A plug-and-play board specifically designed for the 30-pin ESP32 DevKit 1 board, making it easy to bring your ideas to life quickly. Use it to build a multi-sensor room device, a garage door opener, a notification system, and much more. This compact shield includes over 10 sensors in one package, plus all the power of the ESP32 itself (Wi-Fi, Bluetooth, etc.).
Temperature & Humidity sensor | SHT30 | I2C – 0x44 |
Ambient Light sensor | ALS-PT19-315C | GPIO34 |
2x RGB LEDs | WS2812B | GPIO04, GPIO14 |
2x General-purpose Buttons | Pulled High (3.3v) | GPIO18, GPIO25 |
PIR sensor | BS412 | GPIO33 |
Switch (input) | Pulled High (3.3v) | GPIO39 (JST PH2.0 connector) |
Relay (low voltage) | TLP240A | GPIO32 (JST PH2.0 connector) Max. Input: 60Volt, 500mA |
Micro Buzzer | MLT-5020 | GPIO27 |
Headers for HLK-LD2410C | Not Included | RX:GPIO16 , TX:GPIO17, OUT: GPIO13 |
Headers for I2C OLED (0.91″ or 0.96″) | Not Included | I2c (SDA, SCL, 3.3v and ground) |
3.3V Voltage regulator | AMS1117 | IN: ESP32 5V PIN OUT:3.3v – does not feed the ESP32 |
Qwiic Connector | SparkFun | I2c (ground, 3.3v, SDA, SCL) |
Extra GPIOs | Unused | 01 (TX), 02, 03 (RX), 05, 12, 15, 19, 26, 35 and 36 |
Schematic
ESPHome
You can configure and program the ESP32 using Arduino or ESPHome. For the best experience, try using ESPHome. Here are some sample configurations code:
ESPHome: base.yaml & with_radar.yaml
Applications
- Use the shield to create a comprehensive room sensor.
- Build a smart garage cover that automates and monitors your garage door.
- Set up alerts and notifications for various environmental conditions.
- Design an office desk panel to monitor and display relevant data.
- Develop a weather station to track and report local weather conditions.
- … and more
Notes
(1) for full disclosure: the temperature sensor may read higher due to its proximity to heat-generating components like the LDO, LD2410C or ES32. I’ve mitigated this with isolation and shielding, sticking the sensor outside the shield area and creating an offset variable in ESPHome which you can adjust. For more accuracy, consider adding another sensor using the unused GPIOs or the QWIIC connector.
Changes since v1.0
- Version 1.0: the original shield ( see video below)
- Version 1.1: replaced the temperature sensor with the SHT30 and moved it outside the shield area, added PH2.0 connectors, a 3.3V regulator, headers for the HLK-LD2410C, and removed the EEPROM and SD Card
- Version 1.2: major PCB re-routing ( did not assemble this version)

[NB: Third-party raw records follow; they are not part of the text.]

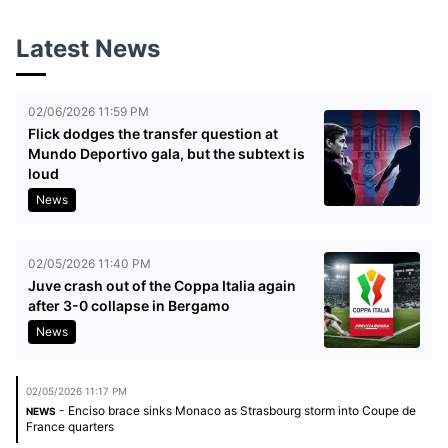
Latest News
02/06/2026 11:59 PM
Flick dodges the transfer question at
Mundo Deportivo gala, but the subtext is
loud
News
02/05/2026 11:40 PM
Juve crash out of the Coppa Italia again
after 3-0 collapse in Bergamo
News
02/05/2026 11:17 PM
- Enciso brace sinks Monaco as Strasbourg storm into Coupe de
NEWS
France quarters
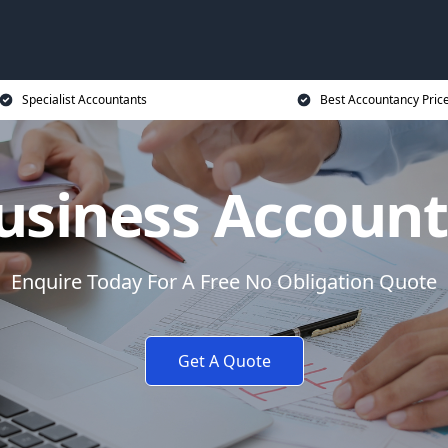
Specialist Accountants
Best Accountancy Pric
usiness Accoun
Enquire Today For A Free No Obligation Quote
Get A Quote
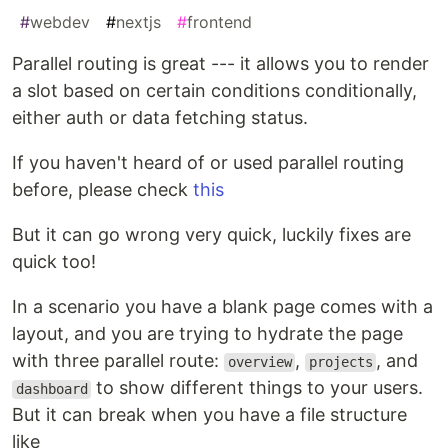
#
webdev
#
nextjs
#
frontend
Parallel routing is great --- it allows you to render
a slot based on certain conditions conditionally,
either auth or data fetching status.
If you haven't heard of or used parallel routing
before, please check
this
But it can go wrong very quick, luckily fixes are
quick too!
In a scenario you have a blank page comes with a
layout, and you are trying to hydrate the page
with three parallel route:
,
, and
overview
projects
to show different things to your users.
dashboard
But it can break when you have a file structure
like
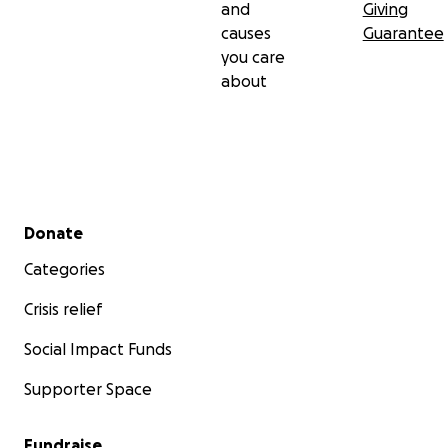
and
Giving
causes
Guarantee
you care
about
Secondary menu
Donate
Categories
Crisis relief
Social Impact Funds
Supporter Space
Fundraise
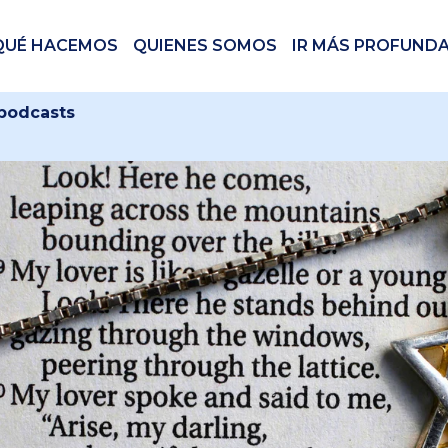
QUÉ HACEMOS
QUIENES SOMOS
IR MÁS PROFUND
 podcasts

- Version 1.3: added a QWIIC connector, replaced the buzzer with a smaller footprint package, improved the PIR circuitry, corrected an error with one of the input pins, refined the PCB layout, text, and routing, and added an external pull-up resistor for the switch.
- Version 1.4 (current): minor PCB and text changes.